Euronext et la Bourse de New York (Nyse) ont
officialisé vendredi un accord de fusion donnant le jour à une société
valant 20 milliards de dollars, ce qui pourrait enterrer définitivement les
espoirs de rapprochement entre Francfort et la Bourse pan-européenne.
“Deutsche Börse n’a plus de gros partenaires en
Europe pour une fusion. L’Europe est à présent pour ainsi dire aux mains des
Américains”, commente Olaf Kayser, analyste de la banque allemande LRP.
Et pour cause: la Bourse de Londres (London
Stock Exchange) est de son côté en discussion avec le Nasdaq, qui est devenu
son premier actionnaire.
“Il reste bien sûr quelques petites Bourses en
Europe, mais elles sont relativement peu importantes”, poursuit-il. Et même
là, les chances de fusion s’amenuisent pour l’opérateur de la Bourse de
Francfort. En effet, la société gestionnaire de la Bourse de Milan, Borsa
Italiana, a annoncé vendredi qu’elle allait entamer des discussions avec
Euronext en vue d’une éventuelle alliance, renforçant encore le sentiment
d’isolement sur les bords du Main.
Ce n’est pas la première fois que l’allemand
essuie des déconvenues. La Bourse de Francfort a déjà laissé passer il y a
quelques années le premier train de la consolidation des Bourses
européennes.
Son patron de l’époque, le Suisse Werner
Seifert, avait approché la Bourse de Paris, avant d’essuyer un premier
refus.
Il s’est ensuite tourné vers Londres. Les
discussions, très avancées, finissent par capoter à l’automne 2000 à cause
de divergences notamment sur l’emplacement du siège social.

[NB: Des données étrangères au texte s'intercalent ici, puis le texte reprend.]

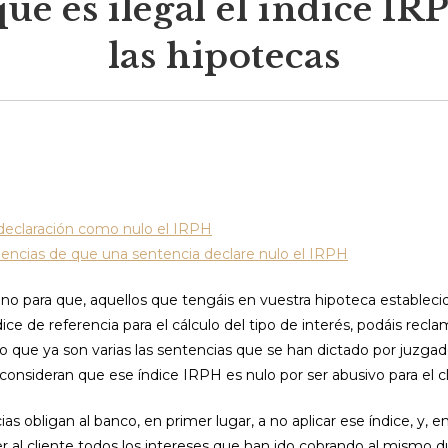
qué es ilegal el índice IR
las hipotecas
declaración como nulo el IRPH
encias de que una sentencia declare nulo el IRPH
no para que, aquellos que tengáis en vuestra hipoteca establecid
e de referencia para el cálculo del tipo de interés, podáis recla
o que ya son varias las sentencias que se han dictado por juzgad
onsideran que ese índice IRPH es nulo por ser abusivo para el cl
as obligan al banco, en primer lugar, a no aplicar ese índice, y, 
er al cliente todos los intereses que han ido cobrando al mismo d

La Bourse de Paris, écartée du processus,
réplique alors en créant le groupe Euronext, alliance des places de Paris,
Bruxelles, Amsterdam, puis Lisbonne.
Après l’échec de l’option londonienne, la
Bourse de Francfort se tourne en 2004 vers la Bourse de Zurich, son
partenaire dans le marché à terme Eurex. Nouvelle gifle: les Suisses
préfèrent rester indépendants plutôt que risquer de se faire absorber par
Deutsche Börse, dont la capitalisation boursière est alors près de huit fois
plus importante.
Fin 2004, Werner Seifert ressort des cartons
son projet de fusion avec Londres. Malgré les concessions de Deutsche Börse
et près de 2 milliards d’euros déposés sur la table, la Bourse de Londres
reste plutôt réticente.
Surtout, le projet déclenche la colère de
plusieurs fonds d’investissements actionnaires de Deutsche Börse, qui
obligent M. Seifert à abandonner son idée, avant de le débarquer purement et
simplement en mai 2005.
Malgré les revers accumulés, l’avenir n’est pas
tout noir pour le groupe allemand. “Deutsche Börse peut continuer à gagner
de l’argent avec ses propres produits”, estime M. Kayser.
“L’entreprise est rentable et possède avec
Eurex un marché à terme qui fait certainement partie de ses principaux
atouts” renchérit Heiko Frantzen, analyste chez Sal Oppenheim.
“Surtout, il n’est pas du tout exclu que
Deutsche Börse joue à l’avenir un rôle important dans la poursuite du
mouvement de consolidation des marchés boursiers. Un partenariat dans le
domaine des marchés dérivés par exemple serait pertinent”, conclut-il.
Les analystes spéculent régulièrement sur une
alliance aux Etats-Unis avec les principaux marchés à terme, le Chicago
Board of Trade (CBOT) et surtout le Chicago Mercantile Exchange (CME), qui
fait figure de candidat idéal en vue d’un rapprochement.